Quel che è certo è che in futuro, ancor più di prima, i consumatori valuteranno le proprie finanze personali, la propria più ridotta disponibilità a pagare, valutando attentamente ciò che possono permettersi di acquistare, e valutare quali prodotti e servizi offrono il massimo valore al minor costo. La definizione delle priorità nella scelta dei servizi di intrattenimento, soprattutto quelli a pagamento, verrà analizzata con maggiore attenzione anche rispetto agli altri servizi domestici utilizzando ad esempio più ampiamente versioni di prova gratuita, offerte promozionali o contenuti esclusivi più attraenti tra tutti i fornitori.

Conclusioni

In questo contesto in grande trasformazione, sarà infine necessario disporre di un quadro normativo e regolamentare adeguato. Nel 2018 e 2019, l’UE ha completato il processo di revisione di tre importanti atti legislativi: il codice delle comunicazioni elettroniche, la direttiva sui servizi di media audiovisivi e la direttiva sul diritto d’autore. I primi due in particolare sono ancora soggetti a un quadro settoriale specifico, che ha più di 20 anni, risalente all’età della televisione analogica e delle reti fisse di rame a banda stretta.

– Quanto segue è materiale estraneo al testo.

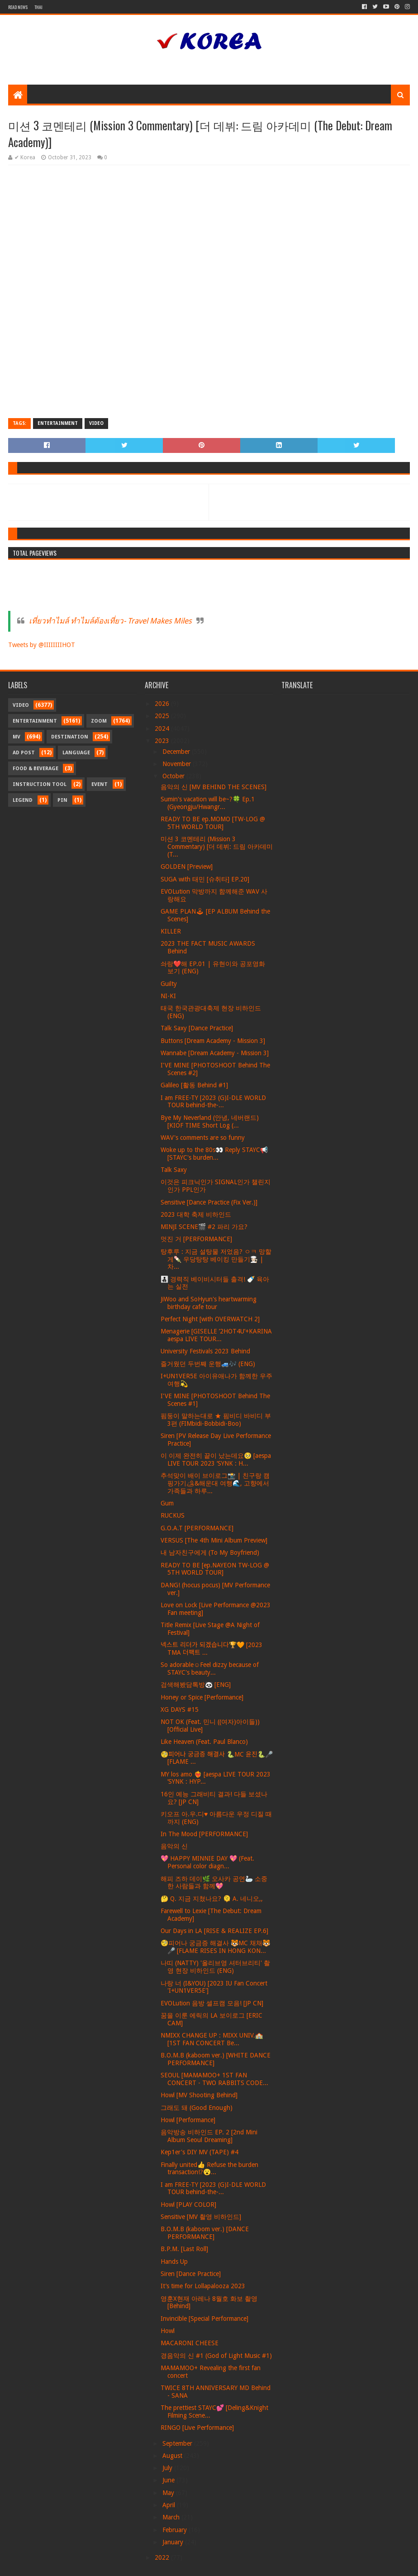 This screenshot has height=2576, width=418. I want to click on Guilty, so click(169, 983).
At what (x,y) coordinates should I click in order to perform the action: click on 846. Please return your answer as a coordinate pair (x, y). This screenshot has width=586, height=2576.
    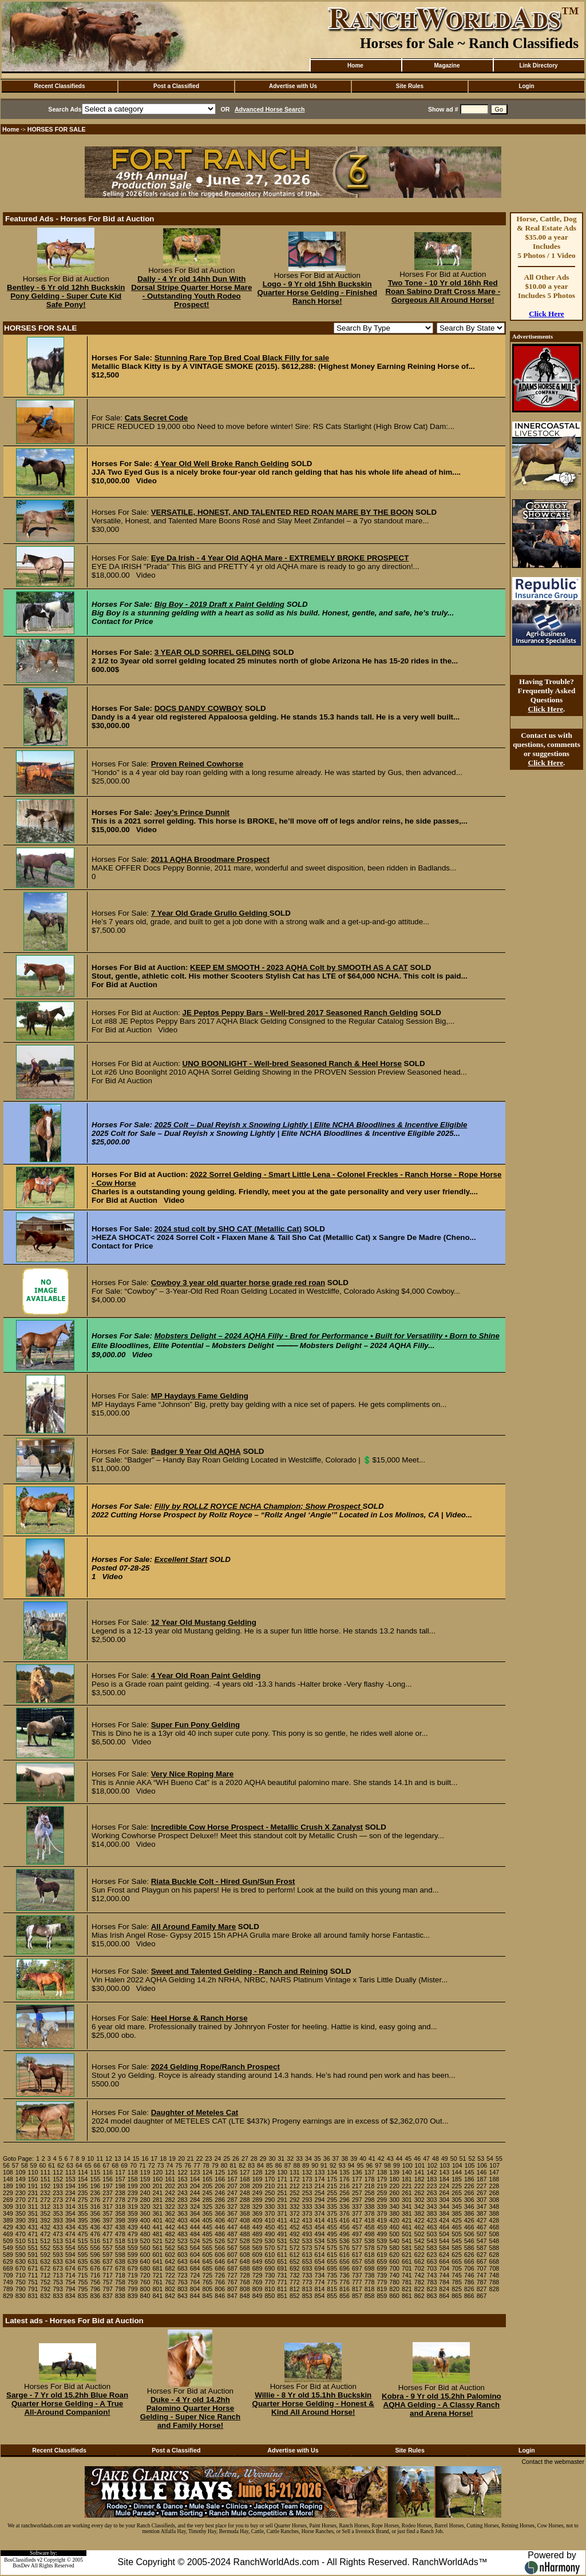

Le successive revisioni che hanno portato all’attuazione delle nuove direttive a livello nazionale mantengono la chiara distinzione tra i due settori, compresi i nuovi servizi nel quadro normativo consolidato. A mio avviso, sebbene ciò rappresenti un prezioso tentativo di adattare la vecchia legislazione alla nuova realtà in una prospettiva evolutiva, non tiene in debita considerazione le innovazioni dirompenti che stanno rimodellando l’industria delle comunicazioni non solo europea. In questa prospettiva, la nuova Commissione e la nomina di un vicepresidente esecutivo per il digitale aprono la strada a un nuovo scenario in cui lo sviluppo della politica tecnologica, il mercato unico digitale e una politica di concorrenza ridefinita possono ora combinarsi. In questo quadro, la “Legge sui servizi digitali“, a uno stadio ancora iniziale, dovrebbe prevedere uno spostamento radicale nella logica della regolamentazione delle relazioni tra fornitori di contenuti e operatori di telecomunicazioni.

Un decennio fa, ad esempio, l’accento era posto sul monitoraggio dell’accesso a contenuti esclusivi, al fine di preservare un panorama competitivo. I contenuti esclusivi sono stati considerati potenzialmente dannosi per la concorrenza. Il contenuto oggi è abbondante, altamente competitivo, ma richiede sempre più risorse finanziarie e canali di distribuzione facilmente accessibili. Dovrebbe incoraggiare la concorrenza e il pluralismo, nel quadro della definizione europea di mercati geografici ora più ampia, a cominciare dalla messa in discussione del principio tabù del geo-blocking. In un’ottica di convergenza è pertanto necessario trovare una soluzione per porre fine alla frammentazione del mercato europeo dei diritti, un grave ostacolo alla promozione di un’offerta europea realmente competitiva ed efficace rispetto alle grandi sfide dei nuovi grandi operatori globali.